Michel Biero avait qualifié de "honte" une étude de l'association Familles rurales portant sur les prix pratiqués entre autres dans les magasins de l'enseigne.
C’est Capital qui révèle que Familles Rurales attaque Le directeur exécutif achats et marketing de Lidl France en justice pour dénigrement, en raison de propos tenus en 2019. L’association de défense des consommateurs, qui publie tous les ans un observatoire des prix, demande 45 000 euros au cadre de Lidl dont 30 000 euros pour le préjudice subi par l’association et 15 000 pour le préjudice porté à la collectivité de consommateurs.

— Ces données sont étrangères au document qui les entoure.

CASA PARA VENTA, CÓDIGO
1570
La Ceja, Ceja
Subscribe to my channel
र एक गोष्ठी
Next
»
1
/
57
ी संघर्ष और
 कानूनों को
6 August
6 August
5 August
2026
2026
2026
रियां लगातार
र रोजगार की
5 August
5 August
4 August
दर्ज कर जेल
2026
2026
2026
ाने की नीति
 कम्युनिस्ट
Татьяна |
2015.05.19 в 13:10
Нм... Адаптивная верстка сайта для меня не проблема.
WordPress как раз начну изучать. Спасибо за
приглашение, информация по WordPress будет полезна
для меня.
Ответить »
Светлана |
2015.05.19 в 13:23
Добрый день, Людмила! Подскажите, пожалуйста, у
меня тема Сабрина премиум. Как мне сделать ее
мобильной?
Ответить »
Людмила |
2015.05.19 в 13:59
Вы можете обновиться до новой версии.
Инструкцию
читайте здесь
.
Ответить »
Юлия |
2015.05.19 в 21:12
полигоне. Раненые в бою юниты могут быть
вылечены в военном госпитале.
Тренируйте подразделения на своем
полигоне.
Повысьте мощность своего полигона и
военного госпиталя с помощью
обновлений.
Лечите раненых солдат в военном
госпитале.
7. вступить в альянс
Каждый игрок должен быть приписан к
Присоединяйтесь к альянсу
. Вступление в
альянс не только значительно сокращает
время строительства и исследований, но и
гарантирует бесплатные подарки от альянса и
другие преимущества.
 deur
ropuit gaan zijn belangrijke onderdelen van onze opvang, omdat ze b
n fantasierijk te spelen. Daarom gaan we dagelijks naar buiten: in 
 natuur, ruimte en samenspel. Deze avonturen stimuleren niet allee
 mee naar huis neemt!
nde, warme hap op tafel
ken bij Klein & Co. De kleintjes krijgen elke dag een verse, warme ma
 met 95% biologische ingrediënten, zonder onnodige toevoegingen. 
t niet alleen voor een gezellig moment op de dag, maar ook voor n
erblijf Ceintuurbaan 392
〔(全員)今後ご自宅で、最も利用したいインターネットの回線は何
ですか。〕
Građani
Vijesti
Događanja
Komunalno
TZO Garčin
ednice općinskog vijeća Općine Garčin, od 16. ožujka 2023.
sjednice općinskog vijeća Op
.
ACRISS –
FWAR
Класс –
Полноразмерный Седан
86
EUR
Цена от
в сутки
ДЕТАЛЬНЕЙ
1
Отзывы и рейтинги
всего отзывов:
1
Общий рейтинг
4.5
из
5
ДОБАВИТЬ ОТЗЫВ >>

Pour Familles Rurales, Michel Biero a « jeté le discrédit sur l’Observatoire des prix 2018 », portant ainsi atteinte à son image de marque.
L’étude, « une honte »
À l’antenne de France Inter, M. Biero avait qualifié de « honte » cette étude, qui portait sur les prix pratiqués dans différentes enseignes de grande distribution. D’après lui, des produits de gammes différentes étaient comparés pour établir ce palmarès : « C’est quand même n’importe quoi qu’une étude compare des choux et des carottes. On marche sur la tête », avait-il déclaré. Familles Rurales expliquait dans son étude que les enseignes du hard discount comme Lidl étaient désormais plus onéreuses que les premiers prix des supermarchés et hypermarchés traditionnels. Le Figaro rapporte que « Cette étude illustre une tendance de fond (…) alors que les enseignes classiques ont été obligées, face à la concurrence des hard discounters, de revoir leurs prix à la baisse, ces derniers ont parallèlement opéré une montée en gamme ».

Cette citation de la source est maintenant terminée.